**Problem description**
Word for word, return the entries listed below.

Saved data entries:
- - - -
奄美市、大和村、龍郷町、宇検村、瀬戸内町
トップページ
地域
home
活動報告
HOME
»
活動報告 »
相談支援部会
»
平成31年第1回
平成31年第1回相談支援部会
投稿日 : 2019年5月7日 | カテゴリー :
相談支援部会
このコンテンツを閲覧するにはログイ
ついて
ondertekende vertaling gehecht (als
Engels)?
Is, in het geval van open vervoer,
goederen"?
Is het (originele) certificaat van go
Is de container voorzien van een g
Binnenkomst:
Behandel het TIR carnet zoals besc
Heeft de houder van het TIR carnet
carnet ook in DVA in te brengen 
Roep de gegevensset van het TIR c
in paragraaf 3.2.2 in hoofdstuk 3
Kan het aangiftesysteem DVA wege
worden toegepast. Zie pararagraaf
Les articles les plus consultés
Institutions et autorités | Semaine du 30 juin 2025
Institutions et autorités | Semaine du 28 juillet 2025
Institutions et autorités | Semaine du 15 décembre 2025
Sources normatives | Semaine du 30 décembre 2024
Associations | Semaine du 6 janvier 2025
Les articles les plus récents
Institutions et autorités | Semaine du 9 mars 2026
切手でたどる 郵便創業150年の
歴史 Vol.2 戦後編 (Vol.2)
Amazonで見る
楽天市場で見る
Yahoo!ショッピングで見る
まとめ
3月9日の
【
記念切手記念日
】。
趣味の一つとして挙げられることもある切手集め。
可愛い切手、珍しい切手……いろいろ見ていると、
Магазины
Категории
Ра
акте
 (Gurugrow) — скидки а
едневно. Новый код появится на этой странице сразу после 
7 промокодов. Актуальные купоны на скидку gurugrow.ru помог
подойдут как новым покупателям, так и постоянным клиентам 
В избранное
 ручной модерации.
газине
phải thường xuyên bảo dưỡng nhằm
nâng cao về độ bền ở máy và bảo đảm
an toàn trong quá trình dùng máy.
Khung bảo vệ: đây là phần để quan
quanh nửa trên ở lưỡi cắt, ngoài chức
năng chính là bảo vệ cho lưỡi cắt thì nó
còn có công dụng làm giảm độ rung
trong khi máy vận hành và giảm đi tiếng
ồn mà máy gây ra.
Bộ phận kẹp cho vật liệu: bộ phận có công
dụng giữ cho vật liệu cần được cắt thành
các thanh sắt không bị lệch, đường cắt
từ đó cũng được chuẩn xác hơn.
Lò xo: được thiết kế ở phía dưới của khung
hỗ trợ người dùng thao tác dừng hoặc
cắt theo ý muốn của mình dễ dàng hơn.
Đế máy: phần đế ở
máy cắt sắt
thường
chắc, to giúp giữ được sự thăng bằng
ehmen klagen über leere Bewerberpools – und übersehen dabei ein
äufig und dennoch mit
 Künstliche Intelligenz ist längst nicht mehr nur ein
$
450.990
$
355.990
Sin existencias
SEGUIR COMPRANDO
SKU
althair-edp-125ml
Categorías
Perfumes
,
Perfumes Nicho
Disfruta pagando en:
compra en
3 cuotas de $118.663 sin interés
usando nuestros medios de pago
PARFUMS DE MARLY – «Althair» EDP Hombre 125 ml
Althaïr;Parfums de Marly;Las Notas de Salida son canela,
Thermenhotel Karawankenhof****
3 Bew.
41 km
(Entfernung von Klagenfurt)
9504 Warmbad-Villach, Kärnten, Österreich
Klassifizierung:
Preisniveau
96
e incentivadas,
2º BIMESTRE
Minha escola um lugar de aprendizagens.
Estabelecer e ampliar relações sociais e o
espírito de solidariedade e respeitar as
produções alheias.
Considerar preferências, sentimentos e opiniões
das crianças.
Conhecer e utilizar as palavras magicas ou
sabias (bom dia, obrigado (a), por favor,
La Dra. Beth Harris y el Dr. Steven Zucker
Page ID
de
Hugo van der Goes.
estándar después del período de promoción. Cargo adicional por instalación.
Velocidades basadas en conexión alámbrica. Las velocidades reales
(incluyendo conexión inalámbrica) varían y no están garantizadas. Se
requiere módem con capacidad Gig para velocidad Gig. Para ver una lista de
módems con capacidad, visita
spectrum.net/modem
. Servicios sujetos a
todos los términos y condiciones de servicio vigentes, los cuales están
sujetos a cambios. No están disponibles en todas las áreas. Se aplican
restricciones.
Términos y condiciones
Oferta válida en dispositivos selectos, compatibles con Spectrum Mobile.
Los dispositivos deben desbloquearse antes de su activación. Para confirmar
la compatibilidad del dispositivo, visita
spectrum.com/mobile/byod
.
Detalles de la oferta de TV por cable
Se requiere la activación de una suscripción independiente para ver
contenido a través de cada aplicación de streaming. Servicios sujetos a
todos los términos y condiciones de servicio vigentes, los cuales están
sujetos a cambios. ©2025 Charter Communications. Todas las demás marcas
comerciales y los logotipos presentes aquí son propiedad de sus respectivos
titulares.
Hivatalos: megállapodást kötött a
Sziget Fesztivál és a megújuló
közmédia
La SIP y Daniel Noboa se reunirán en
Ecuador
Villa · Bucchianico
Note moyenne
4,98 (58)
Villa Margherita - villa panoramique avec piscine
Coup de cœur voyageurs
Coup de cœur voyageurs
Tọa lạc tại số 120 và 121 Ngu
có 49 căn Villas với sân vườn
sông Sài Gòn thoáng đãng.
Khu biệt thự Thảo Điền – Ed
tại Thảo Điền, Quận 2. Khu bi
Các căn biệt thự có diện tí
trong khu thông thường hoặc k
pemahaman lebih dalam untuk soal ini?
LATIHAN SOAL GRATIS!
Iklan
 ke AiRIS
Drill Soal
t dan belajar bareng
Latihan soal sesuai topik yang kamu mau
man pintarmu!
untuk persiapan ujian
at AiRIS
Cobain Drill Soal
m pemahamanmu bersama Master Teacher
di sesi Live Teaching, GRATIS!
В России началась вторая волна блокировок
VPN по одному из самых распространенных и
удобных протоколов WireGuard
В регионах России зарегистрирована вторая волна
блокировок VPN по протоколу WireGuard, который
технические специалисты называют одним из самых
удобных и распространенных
- - - -
**Result of the exercise**
奄美市、大和村、龍郷町、宇検村、瀬戸内町
トップページ
地域
home
活動報告
HOME
»
活動報告 »
相談支援部会
»
平成31年第1回
平成31年第1回相談支援部会
投稿日 : 2019年5月7日 | カテゴリー :
相談支援部会
このコンテンツを閲覧するにはログイ
ついて
ondertekende vertaling gehecht (als
Engels)?
Is, in het geval van open vervoer,
goederen"?
Is het (originele) certificaat van go
Is de container voorzien van een g
Binnenkomst:
Behandel het TIR carnet zoals besc
Heeft de houder van het TIR carnet
carnet ook in DVA in te brengen 
Roep de gegevensset van het TIR c
in paragraaf 3.2.2 in hoofdstuk 3
Kan het aangiftesysteem DVA wege
worden toegepast. Zie pararagraaf
Les articles les plus consultés
Institutions et autorités | Semaine du 30 juin 2025
Institutions et autorités | Semaine du 28 juillet 2025
Institutions et autorités | Semaine du 15 décembre 2025
Sources normatives | Semaine du 30 décembre 2024
Associations | Semaine du 6 janvier 2025
Les articles les plus récents
Institutions et autorités | Semaine du 9 mars 2026
切手でたどる 郵便創業150年の
歴史 Vol.2 戦後編 (Vol.2)
Amazonで見る
楽天市場で見る
Yahoo!ショッピングで見る
まとめ
3月9日の
【
記念切手記念日
】。
趣味の一つとして挙げられることもある切手集め。
可愛い切手、珍しい切手……いろいろ見ていると、
Магазины
Категории
Ра
акте
 (Gurugrow) — скидки а
едневно. Новый код появится на этой странице сразу после 
7 промокодов. Актуальные купоны на скидку gurugrow.ru помог
подойдут как новым покупателям, так и постоянным клиентам 
В избранное
 ручной модерации.
газине
phải thường xuyên bảo dưỡng nhằm
nâng cao về độ bền ở máy và bảo đảm
an toàn trong quá trình dùng máy.
Khung bảo vệ: đây là phần để quan
quanh nửa trên ở lưỡi cắt, ngoài chức
năng chính là bảo vệ cho lưỡi cắt thì nó
còn có công dụng làm giảm độ rung
trong khi máy vận hành và giảm đi tiếng
ồn mà máy gây ra.
Bộ phận kẹp cho vật liệu: bộ phận có công
dụng giữ cho vật liệu cần được cắt thành
các thanh sắt không bị lệch, đường cắt
từ đó cũng được chuẩn xác hơn.
Lò xo: được thiết kế ở phía dưới của khung
hỗ trợ người dùng thao tác dừng hoặc
cắt theo ý muốn của mình dễ dàng hơn.
Đế máy: phần đế ở
máy cắt sắt
thường
chắc, to giúp giữ được sự thăng bằng
ehmen klagen über leere Bewerberpools – und übersehen dabei ein
äufig und dennoch mit
 Künstliche Intelligenz ist längst nicht mehr nur ein
$
450.990
$
355.990
Sin existencias
SEGUIR COMPRANDO
SKU
althair-edp-125ml
Categorías
Perfumes
,
Perfumes Nicho
Disfruta pagando en:
compra en
3 cuotas de $118.663 sin interés
usando nuestros medios de pago
PARFUMS DE MARLY – «Althair» EDP Hombre 125 ml
Althaïr;Parfums de Marly;Las Notas de Salida son canela,
Thermenhotel Karawankenhof****
3 Bew.
41 km
(Entfernung von Klagenfurt)
9504 Warmbad-Villach, Kärnten, Österreich
Klassifizierung:
Preisniveau
96
e incentivadas,
2º BIMESTRE
Minha escola um lugar de aprendizagens.
Estabelecer e ampliar relações sociais e o
espírito de solidariedade e respeitar as
produções alheias.
Considerar preferências, sentimentos e opiniões
das crianças.
Conhecer e utilizar as palavras magicas ou
sabias (bom dia, obrigado (a), por favor,
La Dra. Beth Harris y el Dr. Steven Zucker
Page ID
de
Hugo van der Goes.
estándar después del período de promoción. Cargo adicional por instalación.
Velocidades basadas en conexión alámbrica. Las velocidades reales
(incluyendo conexión inalámbrica) varían y no están garantizadas. Se
requiere módem con capacidad Gig para velocidad Gig. Para ver una lista de
módems con capacidad, visita
spectrum.net/modem
. Servicios sujetos a
todos los términos y condiciones de servicio vigentes, los cuales están
sujetos a cambios. No están disponibles en todas las áreas. Se aplican
restricciones.
Términos y condiciones
Oferta válida en dispositivos selectos, compatibles con Spectrum Mobile.
Los dispositivos deben desbloquearse antes de su activación. Para confirmar
la compatibilidad del dispositivo, visita
spectrum.com/mobile/byod
.
Detalles de la oferta de TV por cable
Se requiere la activación de una suscripción independiente para ver
contenido a través de cada aplicación de streaming. Servicios sujetos a
todos los términos y condiciones de servicio vigentes, los cuales están
sujetos a cambios. ©2025 Charter Communications. Todas las demás marcas
comerciales y los logotipos presentes aquí son propiedad de sus respectivos
titulares.
Hivatalos: megállapodást kötött a
Sziget Fesztivál és a megújuló
közmédia
La SIP y Daniel Noboa se reunirán en
Ecuador
Villa · Bucchianico
Note moyenne
4,98 (58)
Villa Margherita - villa panoramique avec piscine
Coup de cœur voyageurs
Coup de cœur voyageurs
Tọa lạc tại số 120 và 121 Ngu
có 49 căn Villas với sân vườn
sông Sài Gòn thoáng đãng.
Khu biệt thự Thảo Điền – Ed
tại Thảo Điền, Quận 2. Khu bi
Các căn biệt thự có diện tí
trong khu thông thường hoặc k
pemahaman lebih dalam untuk soal ini?
LATIHAN SOAL GRATIS!
Iklan
 ke AiRIS
Drill Soal
t dan belajar bareng
Latihan soal sesuai topik yang kamu mau
man pintarmu!
untuk persiapan ujian
at AiRIS
Cobain Drill Soal
m pemahamanmu bersama Master Teacher
di sesi Live Teaching, GRATIS!
В России началась вторая волна блокировок
VPN по одному из самых распространенных и
удобных протоколов WireGuard
В регионах России зарегистрирована вторая волна
блокировок VPN по протоколу WireGuard, который
технические специалисты называют одним из самых
удобных и распространенных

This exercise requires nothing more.